Using Word2Vec with LSTM RNN?

cooganb · November 28, 2017, 8:15pm

Hi friends!

I’m using an LSTM RNN to do character generation similar to the Shakespeare generator. My characters are encoded in a one-hot vector.

I want to experiment with word-level analysis. My question is: can I train a word2vec model on my corpus and use that to embed the corpus before feeding it into the LSTM RNN model?

I’ve tried using embedding on my own and, no surprise, the accuracy does not get any better. I’m assuming this is because there’s no inherent “meaning” in the embedding. If I can create “meaning” by training my own word2vec on the corpus, would that help the LSTM RNN train?

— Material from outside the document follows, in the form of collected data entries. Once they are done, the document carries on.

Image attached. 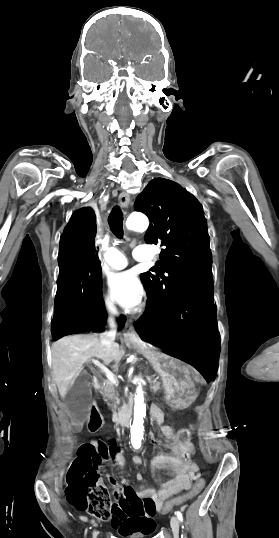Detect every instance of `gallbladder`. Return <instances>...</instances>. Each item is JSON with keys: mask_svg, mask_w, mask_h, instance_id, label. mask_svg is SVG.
I'll return each mask as SVG.
<instances>
[{"mask_svg": "<svg viewBox=\"0 0 279 538\" xmlns=\"http://www.w3.org/2000/svg\"><path fill=\"white\" fill-rule=\"evenodd\" d=\"M92 382V376L87 372H81L78 378H76L72 388H69L66 397L63 400L61 409L64 412L73 410L71 414L72 420L81 419L82 422L87 423L90 421L91 416L87 413L85 405H89L91 402L90 384Z\"/></svg>", "mask_w": 279, "mask_h": 538, "instance_id": "gallbladder-1", "label": "gallbladder"}]
</instances>
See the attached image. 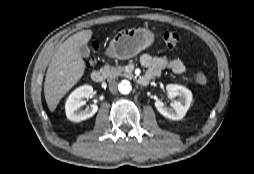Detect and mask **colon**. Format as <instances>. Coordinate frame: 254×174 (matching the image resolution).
Segmentation results:
<instances>
[{
  "instance_id": "1",
  "label": "colon",
  "mask_w": 254,
  "mask_h": 174,
  "mask_svg": "<svg viewBox=\"0 0 254 174\" xmlns=\"http://www.w3.org/2000/svg\"><path fill=\"white\" fill-rule=\"evenodd\" d=\"M163 39L166 44H168L170 46H174L179 42L180 36L175 31H166L163 34ZM195 79H196L197 83L200 85H206L208 83L207 76L202 72H197L195 75Z\"/></svg>"
}]
</instances>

Thanks in advance for your time,
C

SimonW · November 28, 2017, 8:49pm

Using word2vec is fine.

I’m a bit doubtful about your argument of “no inherent meaning”. Embeddings are trained together with RNN. So they should adapt to have some sort of meaning. Are you saying that your word-level model (with embedding) gives similar performance with char-level model? Perhaps try increasing embedding dimension or hidden size? Using larger amount of training data can also probably help.

cooganb · November 29, 2017, 2:39am

Thanks so much for the reply!

My word-level model (with embedding) gave really poor performance and then didn’t increase accuracy over time. Now, I had it on a very small embedding dimension (10), could that have been the problem?